Ричард Виндфилд, судя по выражению его лица, вознамерился мне что-то возразить. Я прекрасно представляла себе, чтоон сейчас станет мне говорить: «Нет-нет, ради Бога! Как вы можете на себя наговаривать? Я, например, отнюдь не считаю, что вы некрасивая». Ну, или какие-нибудь другие учтивости подобного рода. Но я уже набрала темп в своем рассказе, а потому не хотела позволять себя перебивать из опасения, что могу потерять нить повествования.

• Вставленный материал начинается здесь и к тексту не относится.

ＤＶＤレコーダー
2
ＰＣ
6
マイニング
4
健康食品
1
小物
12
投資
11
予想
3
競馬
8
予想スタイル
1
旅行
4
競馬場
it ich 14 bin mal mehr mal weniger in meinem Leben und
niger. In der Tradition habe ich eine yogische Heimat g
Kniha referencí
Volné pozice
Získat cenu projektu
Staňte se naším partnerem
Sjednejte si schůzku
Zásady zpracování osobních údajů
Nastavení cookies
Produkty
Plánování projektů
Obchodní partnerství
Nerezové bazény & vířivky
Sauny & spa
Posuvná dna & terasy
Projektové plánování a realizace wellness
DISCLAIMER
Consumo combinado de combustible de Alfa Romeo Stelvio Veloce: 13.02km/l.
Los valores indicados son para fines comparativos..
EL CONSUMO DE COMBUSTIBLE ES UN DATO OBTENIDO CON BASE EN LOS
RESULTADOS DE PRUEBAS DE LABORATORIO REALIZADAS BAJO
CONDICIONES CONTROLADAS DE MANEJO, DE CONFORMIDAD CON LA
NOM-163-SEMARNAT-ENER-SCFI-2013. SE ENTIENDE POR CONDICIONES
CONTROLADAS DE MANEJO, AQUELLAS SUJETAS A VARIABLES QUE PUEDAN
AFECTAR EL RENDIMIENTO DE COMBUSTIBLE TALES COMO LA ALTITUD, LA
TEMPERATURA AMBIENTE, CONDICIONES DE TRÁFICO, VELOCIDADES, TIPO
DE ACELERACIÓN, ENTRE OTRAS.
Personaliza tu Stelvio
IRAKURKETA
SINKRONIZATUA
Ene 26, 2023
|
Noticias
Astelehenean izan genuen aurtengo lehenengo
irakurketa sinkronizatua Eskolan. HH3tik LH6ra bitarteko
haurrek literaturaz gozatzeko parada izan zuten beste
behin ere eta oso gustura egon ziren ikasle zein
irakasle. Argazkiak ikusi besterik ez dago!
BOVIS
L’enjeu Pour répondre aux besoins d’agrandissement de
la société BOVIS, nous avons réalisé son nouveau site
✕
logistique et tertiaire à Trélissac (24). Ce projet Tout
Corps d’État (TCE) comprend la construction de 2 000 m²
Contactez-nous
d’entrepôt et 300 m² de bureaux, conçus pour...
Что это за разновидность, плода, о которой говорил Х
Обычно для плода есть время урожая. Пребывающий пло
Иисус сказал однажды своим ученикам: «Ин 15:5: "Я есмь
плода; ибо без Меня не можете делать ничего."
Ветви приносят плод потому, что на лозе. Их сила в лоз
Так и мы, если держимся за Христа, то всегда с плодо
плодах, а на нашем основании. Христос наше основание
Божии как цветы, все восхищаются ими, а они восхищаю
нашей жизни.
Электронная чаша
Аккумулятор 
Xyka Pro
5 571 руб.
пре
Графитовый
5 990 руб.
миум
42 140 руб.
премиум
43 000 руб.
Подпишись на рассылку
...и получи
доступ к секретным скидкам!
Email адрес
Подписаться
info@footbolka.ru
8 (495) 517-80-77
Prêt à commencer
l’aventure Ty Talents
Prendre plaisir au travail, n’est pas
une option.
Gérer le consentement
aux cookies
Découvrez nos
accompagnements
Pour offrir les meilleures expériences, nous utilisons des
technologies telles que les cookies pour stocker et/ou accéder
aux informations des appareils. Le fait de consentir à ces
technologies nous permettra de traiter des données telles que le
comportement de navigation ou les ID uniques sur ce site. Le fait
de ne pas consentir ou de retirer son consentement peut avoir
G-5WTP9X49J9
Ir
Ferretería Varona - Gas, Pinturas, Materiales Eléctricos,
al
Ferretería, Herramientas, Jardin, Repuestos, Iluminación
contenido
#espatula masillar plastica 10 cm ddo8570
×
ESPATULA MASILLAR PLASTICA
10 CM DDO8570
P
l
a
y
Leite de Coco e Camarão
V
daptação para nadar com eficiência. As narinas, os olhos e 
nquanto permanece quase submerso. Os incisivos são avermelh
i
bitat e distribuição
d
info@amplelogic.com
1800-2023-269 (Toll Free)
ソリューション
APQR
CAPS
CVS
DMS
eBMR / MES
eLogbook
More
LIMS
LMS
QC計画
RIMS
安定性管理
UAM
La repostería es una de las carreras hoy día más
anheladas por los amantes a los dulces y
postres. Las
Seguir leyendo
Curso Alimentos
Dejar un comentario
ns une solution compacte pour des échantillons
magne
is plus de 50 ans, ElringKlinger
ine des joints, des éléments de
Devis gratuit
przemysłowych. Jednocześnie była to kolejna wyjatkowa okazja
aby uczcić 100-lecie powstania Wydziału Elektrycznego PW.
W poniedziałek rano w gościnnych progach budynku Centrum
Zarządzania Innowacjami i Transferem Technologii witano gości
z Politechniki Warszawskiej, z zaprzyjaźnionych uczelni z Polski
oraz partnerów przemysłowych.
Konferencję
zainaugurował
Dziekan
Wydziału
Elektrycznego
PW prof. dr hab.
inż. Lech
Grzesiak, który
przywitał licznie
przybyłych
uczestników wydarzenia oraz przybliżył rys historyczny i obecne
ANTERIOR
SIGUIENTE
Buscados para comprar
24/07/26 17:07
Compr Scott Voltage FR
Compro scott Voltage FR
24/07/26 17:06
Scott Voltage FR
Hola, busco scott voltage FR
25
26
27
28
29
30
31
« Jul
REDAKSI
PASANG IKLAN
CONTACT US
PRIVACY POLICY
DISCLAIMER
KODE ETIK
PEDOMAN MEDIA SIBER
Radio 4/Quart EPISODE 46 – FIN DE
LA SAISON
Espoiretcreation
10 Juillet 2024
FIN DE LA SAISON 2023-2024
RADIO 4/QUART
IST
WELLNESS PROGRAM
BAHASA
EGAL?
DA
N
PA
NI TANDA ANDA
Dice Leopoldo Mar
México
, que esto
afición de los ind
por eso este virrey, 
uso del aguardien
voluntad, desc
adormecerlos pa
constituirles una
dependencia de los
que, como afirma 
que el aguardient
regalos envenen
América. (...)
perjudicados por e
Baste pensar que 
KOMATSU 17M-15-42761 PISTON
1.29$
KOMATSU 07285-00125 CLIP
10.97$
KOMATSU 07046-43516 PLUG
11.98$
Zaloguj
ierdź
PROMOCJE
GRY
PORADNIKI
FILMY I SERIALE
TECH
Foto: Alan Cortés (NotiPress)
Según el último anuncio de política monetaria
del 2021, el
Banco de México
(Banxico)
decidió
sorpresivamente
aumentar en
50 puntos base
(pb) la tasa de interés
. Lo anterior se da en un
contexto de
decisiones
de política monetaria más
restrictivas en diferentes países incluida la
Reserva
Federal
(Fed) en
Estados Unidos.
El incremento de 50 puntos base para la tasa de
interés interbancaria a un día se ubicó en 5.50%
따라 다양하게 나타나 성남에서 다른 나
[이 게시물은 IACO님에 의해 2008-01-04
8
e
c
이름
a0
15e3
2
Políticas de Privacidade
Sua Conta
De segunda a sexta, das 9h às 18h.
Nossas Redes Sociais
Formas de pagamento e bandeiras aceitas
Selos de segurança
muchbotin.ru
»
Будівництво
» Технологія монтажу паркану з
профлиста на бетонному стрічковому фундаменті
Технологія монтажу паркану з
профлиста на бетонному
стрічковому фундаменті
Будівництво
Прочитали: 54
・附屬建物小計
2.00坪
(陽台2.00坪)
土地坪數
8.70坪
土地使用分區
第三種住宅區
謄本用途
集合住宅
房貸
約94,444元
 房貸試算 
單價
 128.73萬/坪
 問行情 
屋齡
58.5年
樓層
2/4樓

– Однако пусть у вас не складывается насчет всего этого превратное мнение. Последние годы я бы даже назвала счастливыми. У меня был свой дом, был, можно сказать, свой очаг, была тетушка Лурдес, которая обо мне заботилась, был дядя Хуан – замечательный крестный отец, присылавший мне деньги, чтобы я могла жить безбедно. Я прекрасно ладила с жителями нашего городишка, у меня было много хороших и интересных знакомых, а отпрыск одной из богатых семей намеревался на мне жениться. Ни на что большее я не рассчитывала, потому что ничего большего я себе и представить не могла.
Я на пару секунд замолчала – наверное, мне были нужны эти секунды для того, чтобы придать своему голосу грустное звучание. Опустив глаза, я посмотрела на белую и пустую тарелку невидящим взором, а затем снова заговорила, чувствуя, что лорд Виндфилд очень внимательно меня разглядывает.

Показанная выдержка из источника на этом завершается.